The recent incidents of a Muslim grocer, Lassana Bathily, protecting 15 Jews in a walk-in freezer in Paris to protect them from the imminent attack, or Ahmed Merabet,the Muslim officer who died protecting the Charlie Hebdo office, or the Norwegian Muslims protecting a synagogue are not exceptions, but the norms in compliance with the historical relationship between Muslims and Jews such as the Albanian Muslims protecting Jews from the Nazis or the Iberian Muslims protecting Jews from the wrath of Reconquista. The anomaly to these historical norms is the conflict between the Zionists and the Palestinians. It’s a shame that the anomaly defines the norm and the darkness eclipses the light.

Norway's Muslims form protective human ring around synagogue

February 21, 2015 1:45 PM 

OSLO (Reuters) - More than 1000 Muslims formed a human shield around Oslo's synagogue on Saturday, offering symbolic protection for the city's Jewish community and condemning an attack on a synagogue in neighboring Denmark last weekend.
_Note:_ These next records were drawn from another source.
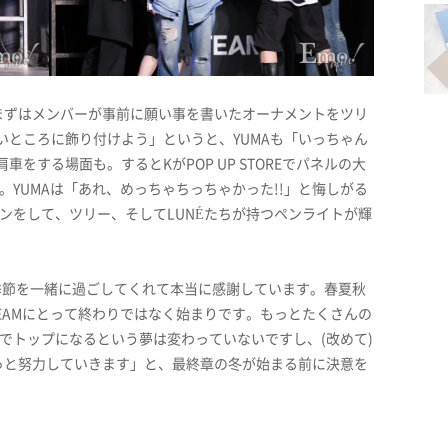
まずはメンバーが事前に願い事を書いたオーナメントをツリ
いところに飾り付けよう」というと、YUMAも「いっちゃん
車をする場面も。するとKがPOP UP STOREでパネルの大
。YUMAは「あれ、めっちゃちっちゃかった!!」と悔しがる
ウンをして、ツリー、そしてLUNÉたちが持つペンライトが輝
季節を一緒に過ごしてくれて本当に感謝しています。春夏秋
EAMにとって終わりではなく始まりです。もっとたくさんの
本でトップになるという夢は変わっていないですし、(改めて)
っと努力していきます」と、最終章の冬が始まる前に決意を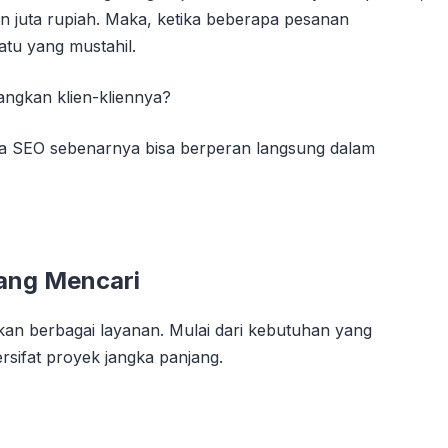
usan juta rupiah. Maka, ketika beberapa pesanan
atu yang mustahil.
angkan klien-kliennya?
mana SEO sebenarnya bisa berperan langsung dalam
ang Mencari
an berbagai layanan. Mulai dari kebutuhan yang
rsifat proyek jangka panjang.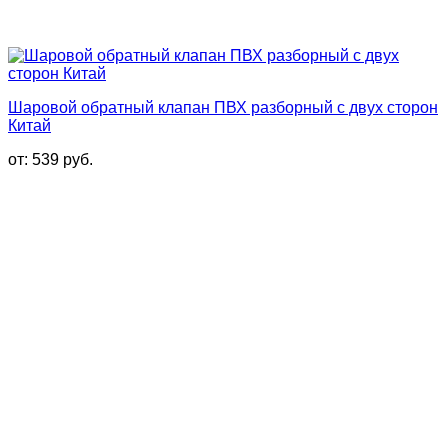
Шаровой обратный клапан ПВХ разборный с двух сторон
Китай
от:
539
руб.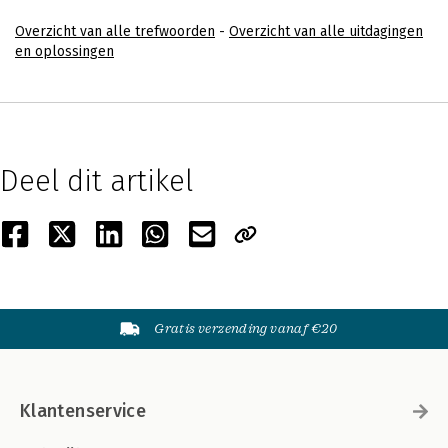
Overzicht van alle trefwoorden
-
Overzicht van alle uitdagingen
en oplossingen
Deel dit artikel
Gratis verzending vanaf €20
Klantenservice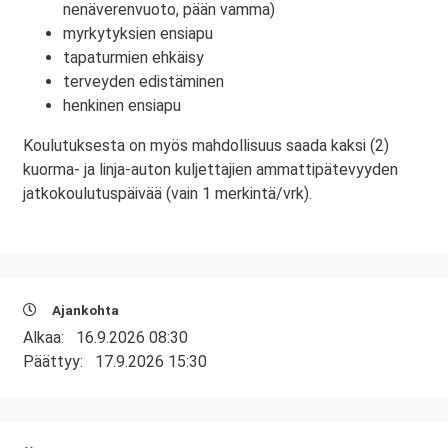
nenäverenvuoto, pään vamma)
myrkytyksien ensiapu
tapaturmien ehkäisy
terveyden edistäminen
henkinen ensiapu
Koulutuksesta on myös mahdollisuus saada kaksi (2)
kuorma- ja linja-auton kuljettajien ammattipätevyyden
jatkokoulutuspäivää (vain 1 merkintä/vrk).
Ajankohta
Alkaa:
16.9.2026 08:30
Päättyy:
17.9.2026 15:30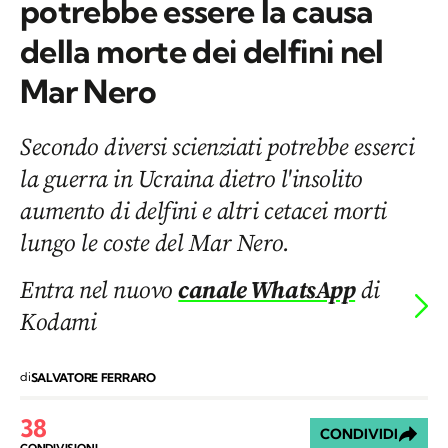
potrebbe essere la causa
della morte dei delfini nel
Mar Nero
Secondo diversi scienziati potrebbe esserci
la guerra in Ucraina dietro l'insolito
aumento di delfini e altri cetacei morti
lungo le coste del Mar Nero.
Entra nel nuovo
canale WhatsApp
di
Kodami
di
SALVATORE FERRARO
38
CONDIVIDI
CONDIVISIONI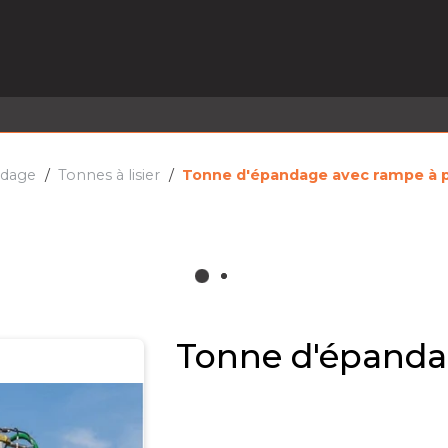
EL EN STOCK
ACTIVITÉS
SERVICES
PRISE
MARQUES
ACTUALITÉS
RECRUTEMENT
andage
Tonnes à lisier
Tonne d'épandage avec rampe à p
Tonne d'épanda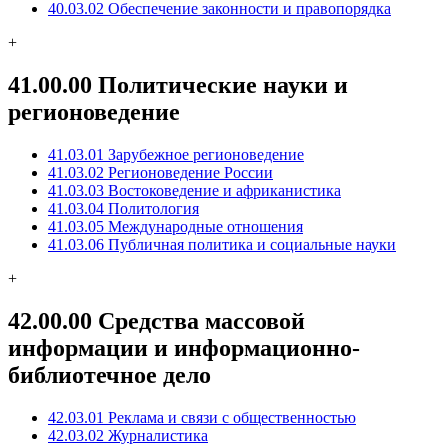
40.03.02 Обеспечение законности и правопорядка
+
41.00.00 Политические науки и
регионоведение
41.03.01 Зарубежное регионоведение
41.03.02 Регионоведение России
41.03.03 Востоковедение и африканистика
41.03.04 Политология
41.03.05 Международные отношения
41.03.06 Публичная политика и социальные науки
+
42.00.00 Средства массовой
информации и информационно-
библиотечное дело
42.03.01 Реклама и связи с общественностью
42.03.02 Журналистика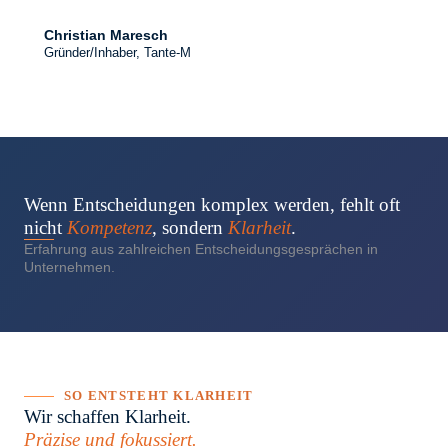
Christian Maresch
Gründer/Inhaber, Tante-M
Wenn Entscheidungen komplex werden, fehlt oft
nicht
Kompetenz
, sondern
Klarheit
.
Erfahrung aus zahlreichen Entscheidungsgesprächen in
Unternehmen.
SO ENTSTEHT KLARHEIT
Wir schaffen Klarheit.
Präzise und fokussiert.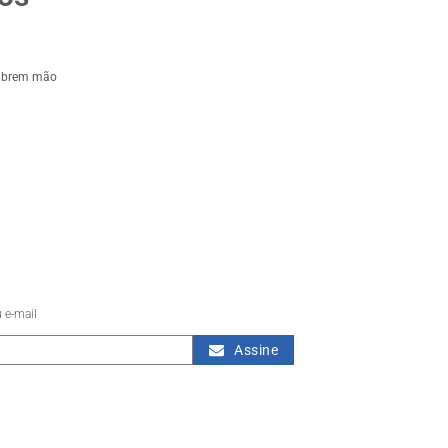
 abrem mão
 e-mail
Assine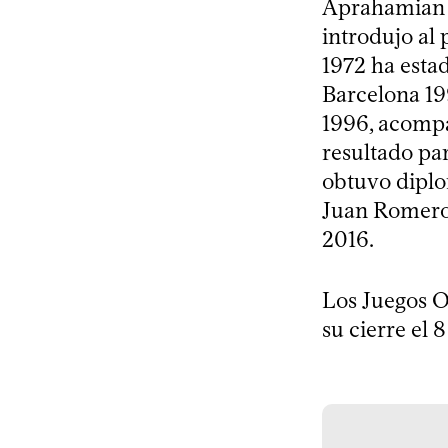
Aprahamian s
introdujo al
1972 ha esta
Barcelona 19
1996, acompa
resultado par
obtuvo diplo
Juan Romero 
2016.
Los Juegos O
su cierre el 8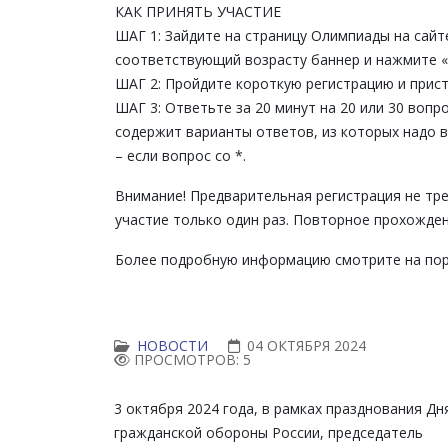
КАК ПРИНЯТЬ УЧАСТИЕ
ШАГ 1: Зайдите на страницу Олимпиады на сай
соответствующий возрасту баннер и нажмите «
ШАГ 2: Пройдите короткую регистрацию и прист
ШАГ 3: Ответьте за 20 минут на 20 или 30 вопр
содержит варианты ответов, из которых надо в
– если вопрос со *.
Внимание! Предварительная регистрация не тр
участие только один раз. Повторное прохожд
Более подробную информацию смотрите на по
НОВОСТИ
04 ОКТЯБРЯ 2024
ПРОСМОТРОВ: 5
3 октября 2024 года, в рамках празднования Дн
гражданской обороны России, председатель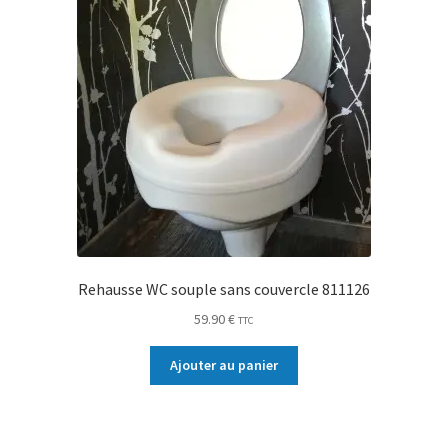
Rehausse WC souple sans couvercle 811126
59.90
€
TTC
Ajouter au panier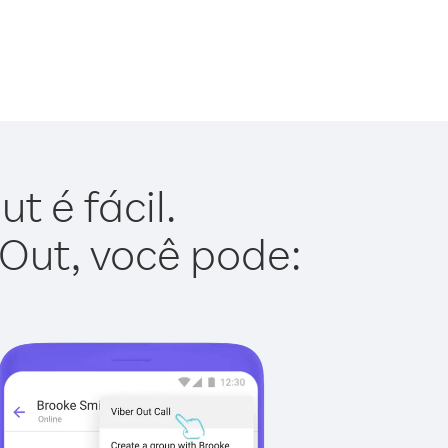
t é fácil.
 Out, você pode: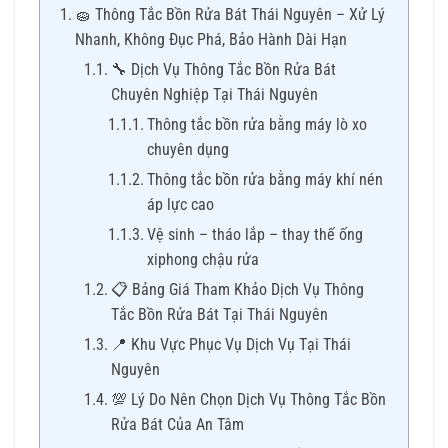
🧽 Thông Tắc Bồn Rửa Bát Thái Nguyên – Xử Lý
Nhanh, Không Đục Phá, Bảo Hành Dài Hạn
🔧 Dịch Vụ Thông Tắc Bồn Rửa Bát
Chuyên Nghiệp Tại Thái Nguyên
Thông tắc bồn rửa bằng máy lò xo
chuyên dụng
Thông tắc bồn rửa bằng máy khí nén
áp lực cao
Vệ sinh – tháo lắp – thay thế ống
xiphong chậu rửa
📋 Bảng Giá Tham Khảo Dịch Vụ Thông
Tắc Bồn Rửa Bát Tại Thái Nguyên
📍 Khu Vực Phục Vụ Dịch Vụ Tại Thái
Nguyên
💯 Lý Do Nên Chọn Dịch Vụ Thông Tắc Bồn
Rửa Bát Của An Tâm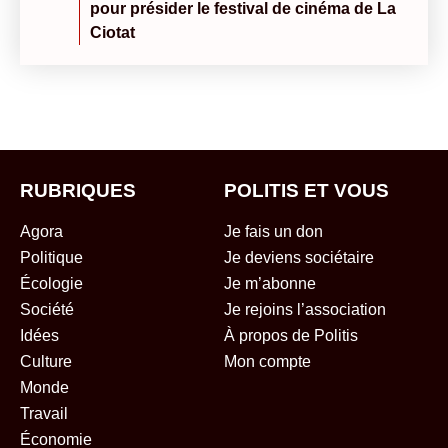
pour présider le festival de cinéma de La
Ciotat
RUBRIQUES
POLITIS ET VOUS
Agora
Je fais un don
Politique
Je deviens sociétaire
Écologie
Je m’abonne
Société
Je rejoins l’association
Idées
À propos de Politis
Culture
Mon compte
Monde
Travail
Économie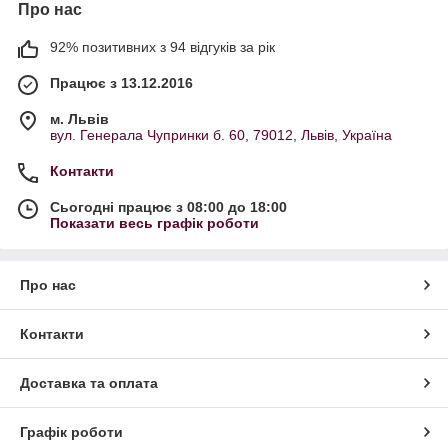
Про нас
92% позитивних з 94 відгуків за рік
Працює з 13.12.2016
м. Львів
вул. Генерала Чупринки б. 60, 79012, Львів, Україна
Контакти
Сьогодні працює з 08:00 до 18:00
Показати весь графік роботи
Про нас
Контакти
Доставка та оплата
Графік роботи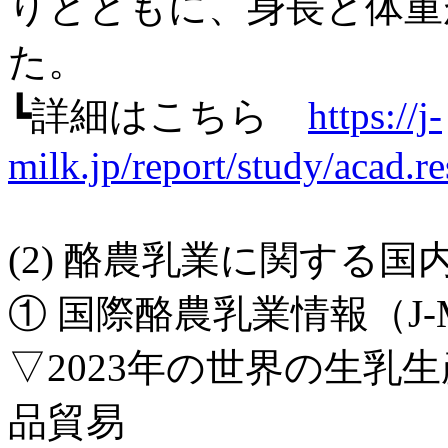
りとともに、身長と体重
た。
┗詳細はこちら
https://j-
milk.jp/report/study/acad.
(2) 酪農乳業に関する
① 国際酪農乳業情報（J-MI
▽2023年の世界の生乳
品貿易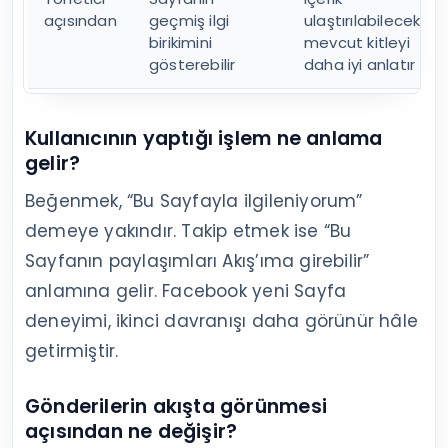
açısından
geçmiş ilgi
ulaştırılabilecek
birikimini
mevcut kitleyi
gösterebilir
daha iyi anlatır
Kullanıcının yaptığı işlem ne anlama
gelir?
Beğenmek, “Bu Sayfayla ilgileniyorum”
demeye yakındır. Takip etmek ise “Bu
Sayfanın paylaşımları Akış’ıma girebilir”
anlamına gelir. Facebook yeni Sayfa
deneyimi, ikinci davranışı daha görünür hâle
getirmiştir.
Gönderilerin akışta görünmesi
açısından ne değişir?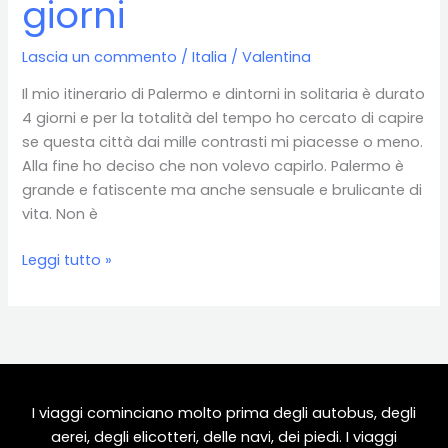
giorni
Lascia un commento
/
Italia
/
Valentina
Il mio itinerario di Palermo e dintorni in solitaria è durato
4 giorni e per la totalità del tempo ho cercato di capire
se questa città dai mille contrasti mi piacesse o meno.
Alla fine ho deciso che non volevo capirlo. Palermo è
grande e fatiscente ma anche sensuale e brulicante di
vita. Non è
Palermo
Leggi tutto »
e
dintorni:
cosa
vedere
in
4
I viaggi cominciano molto prima degli autobus, degli
giorni
aerei, degli elicotteri, delle navi, dei piedi. I viaggi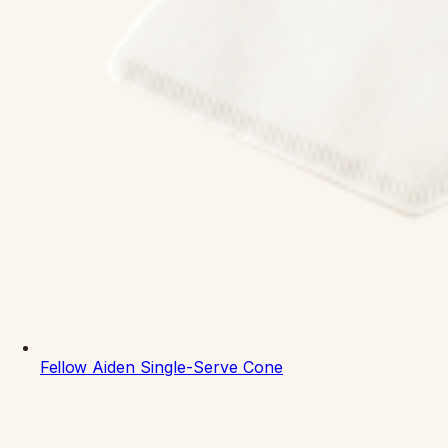
Fellow
Aiden Single-Serve Cone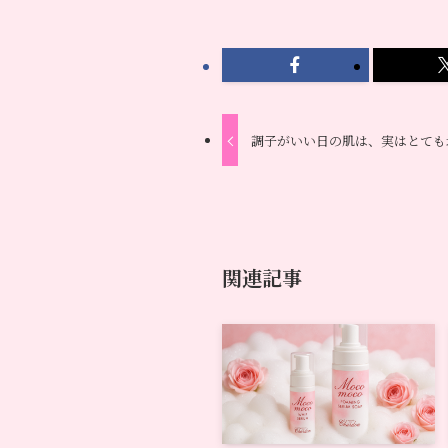
調子がいい日の肌は、実はとても
関連記事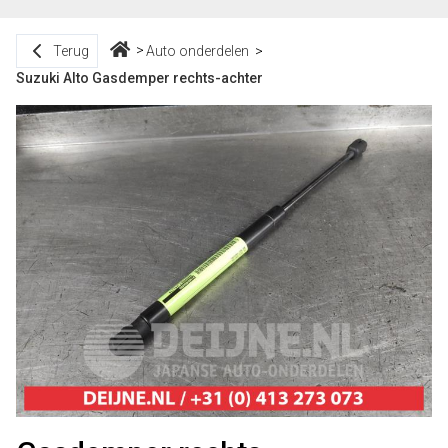
Terug
Auto onderdelen
Suzuki Alto Gasdemper rechts-achter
Chanting "No to anti-Semitism, no to Islamophobia," Norway's Muslims formed what they called a ring of peace a week after Omar Abdel Hamid El-Hussein, a Danish-born son of Palestinian immigrants, killed two people at a synagogue and an event promoting free speech in Copenhagen last weekend.

"Humanity is one and we are here to demonstrate that," Zeeshan Abdullah, one of the protest's organizers told a crowd of Muslim immigrants and ethnic Norwegians who filled the small street around Oslo's only functioning synagogue.

"There are many more peace mongers than warmongers," Abdullah said as organizers and Jewish community leaders stood side by side. "There’s still hope for humanity, for peace and love, across religious differences and backgrounds."

Norway's Jewish community is one of Europe's smallest, numbering around 1000, and the Muslim population, which has been growing steadily through immigration, is 150,000 to 200,000. Norway has a population of about 5.2 million.

The debate over immigration in the country came to the forefront in 2011 when Anders Behring Breivik killed 77 people and accused the government and the then-ruling Labour party of facilitating Muslim immigration and adulterating pure Norwegian blood.

Support for immigration has been rising steadily since those attacks, however, and an opinion poll late last year found that 77 percent of people thought immigrants made an important contribution to Norwegian society.